How Spain Became One of the World’s Most Popular Filming Destinations
It is well-known that Spain is one of the most popular holiday destinations in the world, but many of your favourite films and TV series have been shot in the country.
Spain’s diverse landscapes and attractive subsidies have long held foreign filmmakers in its thrall. From Spaghetti Westerns to Game of Thrones, we take a look at how Spain attracts some of the world’s top productions and became one of the most popular filming destinations on the planet.
Location, location, location
Spain’s diverse landscapes are one of its key draws for filmmakers, having played the backdrop for everywhere from the desert of the Wild West to the frozen expanses of Siberia. With deserts, mountains, medieval old towns, Islamic palaces, volcanoes, lush green coastline and dramatic cliffs, Spain can double up for almost anywhere and any time period.
Almería in south-east Spain is the home of Tabernas, the only desert in Europe. In the early 1960s, the area attracted filmmaker Sergio Leone, who constructed a Wild West town there and used it as the main location for his Dollars trilogy: A Fistful of Dollars, A Few Dollars More and The Good, The Bad and The Ugly.
In 1962, British director David Lean shot parts of historical epic Lawrence of Arabia in Spain, where the country’s southern desert doubled for the Middle East.
In a promotional video released by Spain’s Film Commission in 2013, it explained many of the advantages of shooting in the country, including: “300 days a year of sunshine”, “1,650 square miles of desert”, and “10 different climates”.
Weather
Spain is an ideal location for shooting, and a place where weather delays are unlikely.
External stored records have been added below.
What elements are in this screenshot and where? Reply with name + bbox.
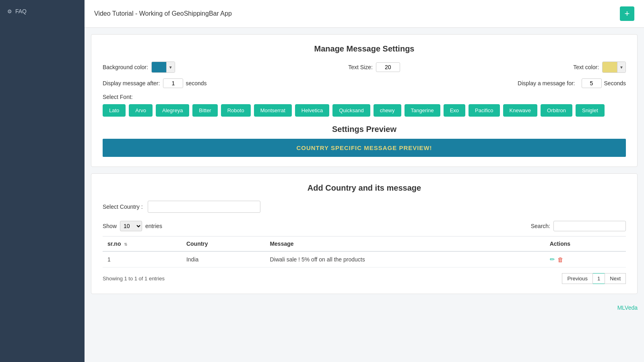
preview-banner: COUNTRY SPECIFIC MESSAGE PREVIEW! [103, 139, 626, 157]
sort-icon-srno: ⇅ [124, 242, 127, 247]
add-country-title: Add Country and its message [103, 183, 626, 193]
display-after-unit: seconds [186, 80, 206, 86]
font-btn-montserrat[interactable]: Montserrat [254, 104, 292, 117]
search-label: Search: [531, 223, 550, 229]
display-for-unit: Seconds [604, 80, 626, 86]
font-btn-pacifico[interactable]: Pacifico [469, 104, 500, 117]
font-btn-helvetica[interactable]: Helvetica [295, 104, 329, 117]
table-row: 1 India Diwali sale ! 5% off on all the … [103, 251, 626, 267]
delete-icon[interactable]: 🗑 [557, 256, 564, 263]
table-controls: Show 10 25 50 entries Search: [103, 221, 626, 231]
cell-country: India [182, 251, 265, 267]
font-btn-chewy[interactable]: chewy [374, 104, 401, 117]
font-btn-knewave[interactable]: Knewave [503, 104, 537, 117]
edit-icon[interactable]: ✏ [550, 256, 555, 263]
page-title: Video Tutorial - Working of GeoShippingB… [94, 10, 232, 17]
font-btn-roboto[interactable]: Roboto [221, 104, 251, 117]
search-input[interactable] [553, 221, 626, 231]
font-btn-exo[interactable]: Exo [444, 104, 465, 117]
country-select-input[interactable] [148, 201, 260, 213]
font-btn-orbitron[interactable]: Orbitron [541, 104, 572, 117]
entries-label: entries [145, 223, 162, 229]
previous-button[interactable]: Previous [562, 273, 593, 284]
bg-color-picker[interactable]: ▼ [151, 62, 175, 73]
settings-row-2: Display message after: seconds Display a… [103, 78, 626, 88]
display-for-label: Display a message for: [518, 80, 575, 86]
col-srno: sr.no ⇅ [103, 237, 182, 252]
font-btn-tangerine[interactable]: Tangerine [405, 104, 440, 117]
font-select-section: Select Font: LatoArvoAlegreyaBitterRobot… [103, 94, 626, 117]
text-color-arrow[interactable]: ▼ [617, 62, 625, 72]
font-btn-quicksand[interactable]: Quicksand [332, 104, 370, 117]
main-content: Video Tutorial - Working of GeoShippingB… [85, 0, 644, 362]
table-header-row: sr.no ⇅ Country Message Actions [103, 237, 626, 252]
pagination-info: Showing 1 to 1 of 1 entries [103, 276, 165, 282]
font-btn-lato[interactable]: Lato [103, 104, 126, 117]
font-btn-bitter[interactable]: Bitter [192, 104, 217, 117]
pagination-btns: Previous 1 Next [562, 273, 626, 284]
col-country: Country [182, 237, 265, 252]
next-button[interactable]: Next [605, 273, 626, 284]
header-bar: Video Tutorial - Working of GeoShippingB… [85, 0, 644, 28]
country-select-label: Select Country : [103, 204, 143, 210]
entries-select[interactable]: 10 25 50 [120, 221, 142, 231]
sidebar-faq-label: FAQ [15, 8, 27, 14]
text-size-input[interactable] [376, 62, 400, 72]
col-message: Message [265, 237, 545, 252]
preview-title: Settings Preview [103, 125, 626, 134]
font-btn-arvo[interactable]: Arvo [129, 104, 153, 117]
add-button[interactable]: + [620, 6, 634, 21]
footer: MLVeda [85, 300, 644, 315]
manage-settings-card: Manage Message Settings Background color… [91, 34, 638, 167]
show-entries: Show 10 25 50 entries [103, 221, 162, 231]
display-after-label: Display message after: [103, 80, 160, 86]
page-number: 1 [593, 273, 605, 284]
text-color-swatch [603, 62, 617, 72]
bg-color-swatch [152, 62, 166, 72]
gear-icon: ⚙ [7, 8, 12, 14]
settings-row-1: Background color: ▼ Text Size: Text colo… [103, 62, 626, 73]
display-after-input[interactable] [163, 78, 183, 88]
add-country-card: Add Country and its message Select Count… [91, 173, 638, 294]
country-select-row: Select Country : [103, 201, 626, 213]
font-btn-alegreya[interactable]: Alegreya [156, 104, 189, 117]
bg-color-arrow[interactable]: ▼ [166, 62, 175, 72]
font-buttons-container: LatoArvoAlegreyaBitterRobotoMontserratHe… [103, 104, 626, 117]
action-icons: ✏ 🗑 [550, 256, 621, 263]
display-for-input[interactable] [582, 78, 602, 88]
cell-message: Diwali sale ! 5% off on all the products [265, 251, 545, 267]
cell-srno: 1 [103, 251, 182, 267]
sidebar: ⚙ FAQ [0, 0, 85, 362]
text-color-picker[interactable]: ▼ [602, 62, 626, 73]
country-table: sr.no ⇅ Country Message Actions 1 India … [103, 236, 626, 267]
bg-color-label: Background color: [103, 64, 148, 70]
cell-actions: ✏ 🗑 [545, 251, 626, 267]
manage-settings-title: Manage Message Settings [103, 44, 626, 53]
text-color-label: Text color: [573, 64, 599, 70]
text-size-label: Text Size: [348, 64, 373, 70]
brand-name: MLVeda [617, 304, 638, 311]
pagination-row: Showing 1 to 1 of 1 entries Previous 1 N… [103, 273, 626, 284]
show-label: Show [103, 223, 117, 229]
search-row: Search: [531, 221, 626, 231]
font-btn-sniglet[interactable]: Sniglet [576, 104, 605, 117]
font-label: Select Font: [103, 94, 626, 100]
col-actions: Actions [545, 237, 626, 252]
sidebar-item-faq[interactable]: ⚙ FAQ [0, 4, 85, 19]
The variety of weather, too, attracts filmmakers. From the desert of Almería to the snowcapped Sierra Nevada and Pyrenees, Spain is diverse enough to fill any necessary backdrop.
After Lawrence of Arabia, David Lean chose Spain again for his 1965 epic romance Dr Zhivago (filming in the Soviet Union, where the story is set, was not an option because the book was banned there). He was assured that there would be snow, but was met with one of the hottest winters Spain had experienced (it’s ironic that the actors, wrapped up in their Russian fur hats, were actually filming in central Spain). His crew used crushed marble for fake snow on the set – a complete set of Moscow built just outside Madrid.
The Others (2001), a creepy tale of a haunted house on the Channel Island of Jersey during World War II, was actually filmed in Las Fraguas in northern Spain. Far from the barren deserts of the south of the country, northern Spain gets much more rainfall, making a lush green landscape and misty setting that was an ideal stand-in for the Channel Islands.
Subsidies
Foreign companies shooting in Spain get a 20 percent tax rebate (40 percent in the Canary Islands and 35 percent tax credit in Navarra), an incentive that has attracted more and more productions to the country. Navarra’s Bardenas Reales Natural Park, a lunar-esque, semi-desert landscape, doubled for the Dothraki Sea in season six of Game of Thrones.
The 2016 film Jason Bourne was partly filmed in the Canary Islands, which doubled for Greece.
Skills
Spain is home to a skilled workforce of everyone from directors and extras to technicians, engineers and cameramen.
Much of The Impossible (2012), set in Thailand following the 2004 tsunami, was actually filmed in Alicante by Spanish director J.A. Bayona, who brought along many of the same crew he used on Spanish horror film The Orphanage. The tsunami itself was recreated using real water in a giant water tank.
Woody Allen set his 2008 film, Vicky Cristina Barcelona, in both the eponymous city and Oviedo in northern Spain, using some of Spain’s most famous acting talent – Penelope Cruz and Javier Bardem – in key roles (Cruz picked up an Oscar for her performance).